### WHAT IS EXPECTED
If a line in the listing below includes the string "victims", pull it out.

### MATERIAL SUPPLIED

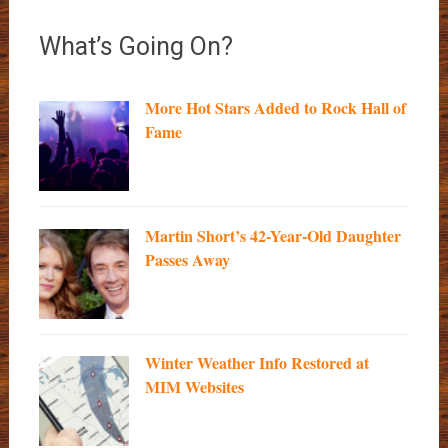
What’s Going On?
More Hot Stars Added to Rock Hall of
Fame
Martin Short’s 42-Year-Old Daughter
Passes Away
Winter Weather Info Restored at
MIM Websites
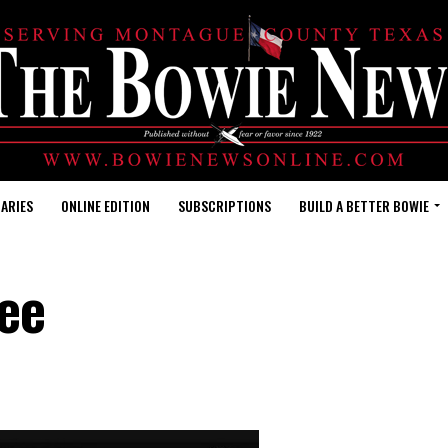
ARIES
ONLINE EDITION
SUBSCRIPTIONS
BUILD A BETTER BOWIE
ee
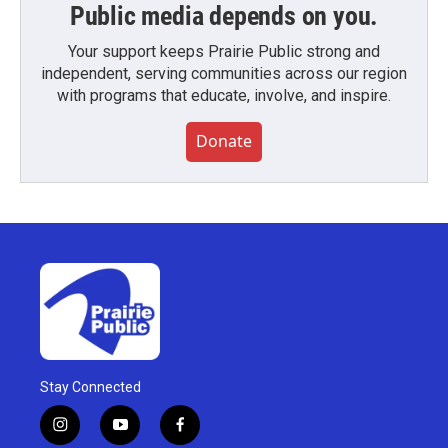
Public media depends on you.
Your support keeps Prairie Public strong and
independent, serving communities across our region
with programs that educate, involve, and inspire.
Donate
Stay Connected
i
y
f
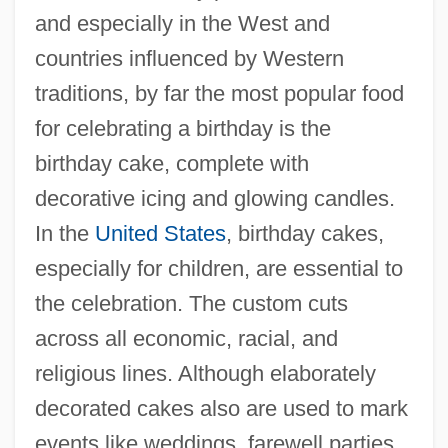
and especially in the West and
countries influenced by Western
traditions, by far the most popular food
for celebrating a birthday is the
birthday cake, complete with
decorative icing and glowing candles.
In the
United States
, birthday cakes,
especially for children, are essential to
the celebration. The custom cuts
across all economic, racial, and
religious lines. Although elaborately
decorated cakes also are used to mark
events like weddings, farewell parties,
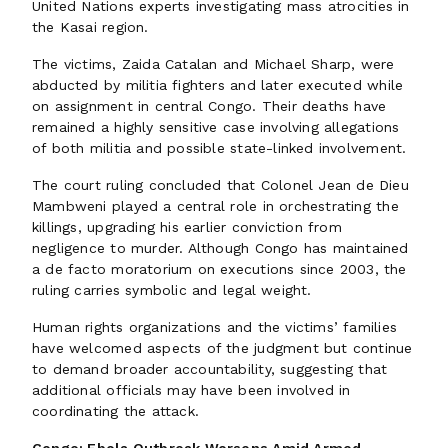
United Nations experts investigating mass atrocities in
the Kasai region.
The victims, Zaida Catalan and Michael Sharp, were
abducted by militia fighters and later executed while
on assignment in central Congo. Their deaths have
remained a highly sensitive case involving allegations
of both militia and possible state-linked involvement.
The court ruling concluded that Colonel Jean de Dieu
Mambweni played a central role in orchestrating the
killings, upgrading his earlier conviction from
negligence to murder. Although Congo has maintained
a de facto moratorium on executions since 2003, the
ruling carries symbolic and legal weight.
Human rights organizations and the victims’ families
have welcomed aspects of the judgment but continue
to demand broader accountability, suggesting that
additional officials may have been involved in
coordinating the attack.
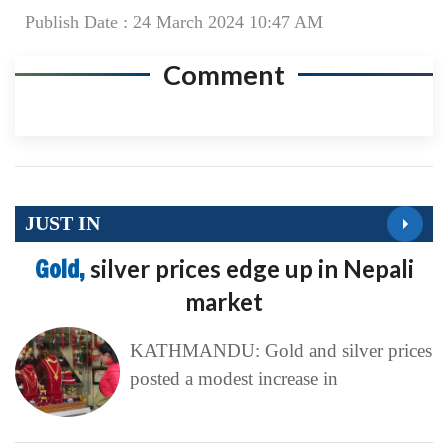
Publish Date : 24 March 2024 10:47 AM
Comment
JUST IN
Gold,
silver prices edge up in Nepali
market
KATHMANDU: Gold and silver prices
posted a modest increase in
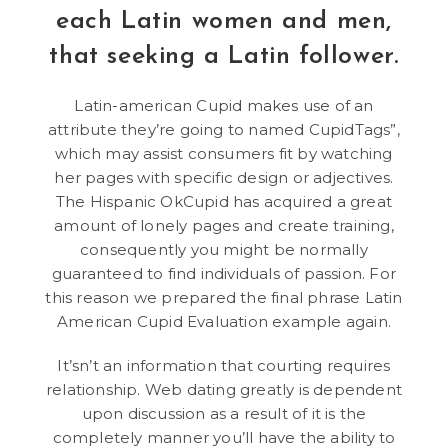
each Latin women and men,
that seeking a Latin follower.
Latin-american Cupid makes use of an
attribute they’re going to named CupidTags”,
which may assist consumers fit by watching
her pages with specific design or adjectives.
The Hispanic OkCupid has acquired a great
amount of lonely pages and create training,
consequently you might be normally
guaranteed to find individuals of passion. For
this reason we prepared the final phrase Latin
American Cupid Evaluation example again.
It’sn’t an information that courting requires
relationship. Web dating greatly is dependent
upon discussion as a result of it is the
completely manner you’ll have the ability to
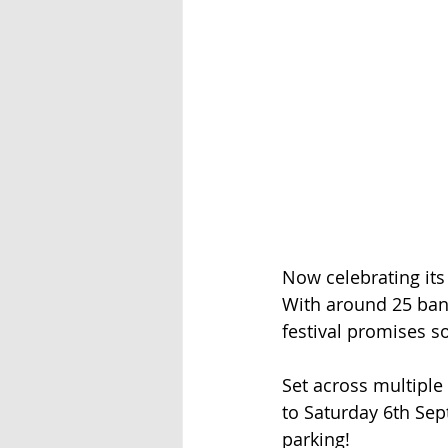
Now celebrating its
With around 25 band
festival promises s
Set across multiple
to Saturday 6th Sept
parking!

### RESPONSE BELOW
The victims, Zaida Catalan and Michael Sharp, were
Human rights organizations and the victims’ families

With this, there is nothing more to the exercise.